» WORK ITEM:
For the listing below, print exactly the lines from the line with "Wasseraufbereitung" to the line with "kitkaa, säröä, turhautumista, joka johtaa", both included, and nothing beyond them.

[DATA]

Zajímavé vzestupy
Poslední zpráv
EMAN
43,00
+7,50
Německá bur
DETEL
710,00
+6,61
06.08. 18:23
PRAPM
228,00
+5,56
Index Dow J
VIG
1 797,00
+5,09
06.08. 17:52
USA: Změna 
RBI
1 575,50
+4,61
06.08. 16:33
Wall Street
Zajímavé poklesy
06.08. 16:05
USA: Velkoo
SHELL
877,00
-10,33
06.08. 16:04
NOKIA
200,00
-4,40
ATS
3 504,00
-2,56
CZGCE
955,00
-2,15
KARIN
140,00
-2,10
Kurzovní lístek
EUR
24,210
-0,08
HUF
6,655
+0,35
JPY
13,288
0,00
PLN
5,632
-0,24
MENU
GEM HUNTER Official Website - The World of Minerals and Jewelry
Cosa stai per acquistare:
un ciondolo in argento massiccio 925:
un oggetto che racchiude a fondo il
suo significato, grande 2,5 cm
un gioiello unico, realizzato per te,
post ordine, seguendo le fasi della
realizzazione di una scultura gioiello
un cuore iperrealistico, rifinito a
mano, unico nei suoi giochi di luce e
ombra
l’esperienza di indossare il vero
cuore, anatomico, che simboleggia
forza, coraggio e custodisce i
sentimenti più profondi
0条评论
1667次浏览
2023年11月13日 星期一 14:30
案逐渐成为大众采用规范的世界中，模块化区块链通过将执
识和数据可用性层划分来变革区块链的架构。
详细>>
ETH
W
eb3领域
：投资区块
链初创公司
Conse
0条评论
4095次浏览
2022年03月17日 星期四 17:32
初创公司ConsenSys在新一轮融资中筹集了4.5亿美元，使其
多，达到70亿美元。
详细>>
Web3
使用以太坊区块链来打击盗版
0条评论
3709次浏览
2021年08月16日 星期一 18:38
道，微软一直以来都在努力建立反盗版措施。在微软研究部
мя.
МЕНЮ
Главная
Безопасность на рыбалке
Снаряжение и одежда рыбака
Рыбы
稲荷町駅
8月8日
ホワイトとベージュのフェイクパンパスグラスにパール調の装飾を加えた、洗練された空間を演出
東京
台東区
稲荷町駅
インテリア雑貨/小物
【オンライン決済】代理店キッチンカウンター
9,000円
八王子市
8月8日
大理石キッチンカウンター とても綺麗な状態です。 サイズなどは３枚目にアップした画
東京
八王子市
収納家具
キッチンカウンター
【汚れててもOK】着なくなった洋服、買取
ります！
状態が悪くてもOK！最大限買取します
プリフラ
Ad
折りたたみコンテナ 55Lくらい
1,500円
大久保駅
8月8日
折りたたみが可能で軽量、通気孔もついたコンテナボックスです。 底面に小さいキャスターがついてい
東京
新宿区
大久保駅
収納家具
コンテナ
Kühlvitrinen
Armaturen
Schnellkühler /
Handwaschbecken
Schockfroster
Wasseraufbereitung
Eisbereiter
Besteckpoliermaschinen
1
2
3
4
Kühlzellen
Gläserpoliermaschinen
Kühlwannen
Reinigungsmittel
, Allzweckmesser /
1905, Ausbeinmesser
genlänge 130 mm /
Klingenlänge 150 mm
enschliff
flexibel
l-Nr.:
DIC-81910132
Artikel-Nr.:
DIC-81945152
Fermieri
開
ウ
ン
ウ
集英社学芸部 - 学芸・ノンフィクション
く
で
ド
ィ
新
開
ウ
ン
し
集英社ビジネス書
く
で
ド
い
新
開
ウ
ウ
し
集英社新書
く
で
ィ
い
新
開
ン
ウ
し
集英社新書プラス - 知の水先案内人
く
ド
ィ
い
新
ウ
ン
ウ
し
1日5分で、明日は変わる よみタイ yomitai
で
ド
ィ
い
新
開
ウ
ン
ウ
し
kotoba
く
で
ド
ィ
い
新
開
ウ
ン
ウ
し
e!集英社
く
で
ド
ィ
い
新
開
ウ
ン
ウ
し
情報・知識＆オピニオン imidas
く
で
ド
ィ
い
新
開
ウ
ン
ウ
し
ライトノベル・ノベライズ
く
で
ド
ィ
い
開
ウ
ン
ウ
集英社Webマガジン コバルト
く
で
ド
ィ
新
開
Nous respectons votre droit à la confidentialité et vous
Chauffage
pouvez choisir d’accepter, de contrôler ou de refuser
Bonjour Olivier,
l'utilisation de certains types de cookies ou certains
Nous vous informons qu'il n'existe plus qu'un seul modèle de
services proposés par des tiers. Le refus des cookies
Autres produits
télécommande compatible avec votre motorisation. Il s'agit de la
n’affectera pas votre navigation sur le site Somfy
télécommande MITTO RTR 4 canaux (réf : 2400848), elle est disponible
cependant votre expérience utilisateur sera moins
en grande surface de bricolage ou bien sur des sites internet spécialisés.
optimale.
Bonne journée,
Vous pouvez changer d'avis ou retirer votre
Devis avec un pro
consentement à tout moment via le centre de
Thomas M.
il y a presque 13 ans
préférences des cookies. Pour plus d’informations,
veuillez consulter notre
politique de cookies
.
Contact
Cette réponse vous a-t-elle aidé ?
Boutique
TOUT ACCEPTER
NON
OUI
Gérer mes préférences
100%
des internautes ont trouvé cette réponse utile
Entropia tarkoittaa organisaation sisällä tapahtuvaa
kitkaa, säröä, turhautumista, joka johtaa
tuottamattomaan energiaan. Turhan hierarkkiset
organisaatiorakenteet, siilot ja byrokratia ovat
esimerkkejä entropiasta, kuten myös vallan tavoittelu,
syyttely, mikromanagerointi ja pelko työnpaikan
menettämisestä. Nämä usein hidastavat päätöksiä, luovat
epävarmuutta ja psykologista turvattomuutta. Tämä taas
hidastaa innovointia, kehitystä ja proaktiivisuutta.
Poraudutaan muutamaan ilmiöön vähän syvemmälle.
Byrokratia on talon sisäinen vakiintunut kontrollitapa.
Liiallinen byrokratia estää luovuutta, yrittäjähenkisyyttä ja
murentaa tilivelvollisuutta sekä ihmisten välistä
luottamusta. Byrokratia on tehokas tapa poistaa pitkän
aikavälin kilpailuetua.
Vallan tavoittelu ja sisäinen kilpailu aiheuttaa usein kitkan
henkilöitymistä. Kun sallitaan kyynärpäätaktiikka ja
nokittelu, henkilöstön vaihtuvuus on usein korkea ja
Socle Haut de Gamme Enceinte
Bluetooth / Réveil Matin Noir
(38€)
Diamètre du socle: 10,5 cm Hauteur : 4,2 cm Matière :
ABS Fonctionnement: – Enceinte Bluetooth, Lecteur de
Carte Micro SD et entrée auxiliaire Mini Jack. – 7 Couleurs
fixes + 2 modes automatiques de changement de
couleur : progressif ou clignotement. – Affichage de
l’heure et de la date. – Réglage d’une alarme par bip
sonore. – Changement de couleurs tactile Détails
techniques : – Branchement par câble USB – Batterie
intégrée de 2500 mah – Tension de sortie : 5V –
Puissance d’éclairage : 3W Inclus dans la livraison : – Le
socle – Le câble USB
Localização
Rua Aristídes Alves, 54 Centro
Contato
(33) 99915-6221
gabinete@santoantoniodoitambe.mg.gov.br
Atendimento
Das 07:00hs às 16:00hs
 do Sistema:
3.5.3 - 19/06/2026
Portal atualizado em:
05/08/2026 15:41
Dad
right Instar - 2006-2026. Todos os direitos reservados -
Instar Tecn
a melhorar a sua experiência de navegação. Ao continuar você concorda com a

[/DATA]

» SOLUTION:
Wasseraufbereitung
Eisbereiter
Besteckpoliermaschinen
1
2
3
4
Kühlzellen
Gläserpoliermaschinen
Kühlwannen
Reinigungsmittel
, Allzweckmesser /
1905, Ausbeinmesser
genlänge 130 mm /
Klingenlänge 150 mm
enschliff
flexibel
l-Nr.:
DIC-81910132
Artikel-Nr.:
DIC-81945152
Fermieri
開
ウ
ン
ウ
集英社学芸部 - 学芸・ノンフィクション
く
で
ド
ィ
新
開
ウ
ン
し
集英社ビジネス書
く
で
ド
い
新
開
ウ
ウ
し
集英社新書
く
で
ィ
い
新
開
ン
ウ
し
集英社新書プラス - 知の水先案内人
く
ド
ィ
い
新
ウ
ン
ウ
し
1日5分で、明日は変わる よみタイ yomitai
で
ド
ィ
い
新
開
ウ
ン
ウ
し
kotoba
く
で
ド
ィ
い
新
開
ウ
ン
ウ
し
e!集英社
く
で
ド
ィ
い
新
開
ウ
ン
ウ
し
情報・知識＆オピニオン imidas
く
で
ド
ィ
い
新
開
ウ
ン
ウ
し
ライトノベル・ノベライズ
く
で
ド
ィ
い
開
ウ
ン
ウ
集英社Webマガジン コバルト
く
で
ド
ィ
新
開
Nous respectons votre droit à la confidentialité et vous
Chauffage
pouvez choisir d’accepter, de contrôler ou de refuser
Bonjour Olivier,
l'utilisation de certains types de cookies ou certains
Nous vous informons qu'il n'existe plus qu'un seul modèle de
services proposés par des tiers. Le refus des cookies
Autres produits
télécommande compatible avec votre motorisation. Il s'agit de la
n’affectera pas votre navigation sur le site Somfy
télécommande MITTO RTR 4 canaux (réf : 2400848), elle est disponible
cependant votre expérience utilisateur sera moins
en grande surface de bricolage ou bien sur des sites internet spécialisés.
optimale.
Bonne journée,
Vous pouvez changer d'avis ou retirer votre
Devis avec un pro
consentement à tout moment via le centre de
Thomas M.
il y a presque 13 ans
préférences des cookies. Pour plus d’informations,
veuillez consulter notre
politique de cookies
.
Contact
Cette réponse vous a-t-elle aidé ?
Boutique
TOUT ACCEPTER
NON
OUI
Gérer mes préférences
100%
des internautes ont trouvé cette réponse utile
Entropia tarkoittaa organisaation sisällä tapahtuvaa
kitkaa, säröä, turhautumista, joka johtaa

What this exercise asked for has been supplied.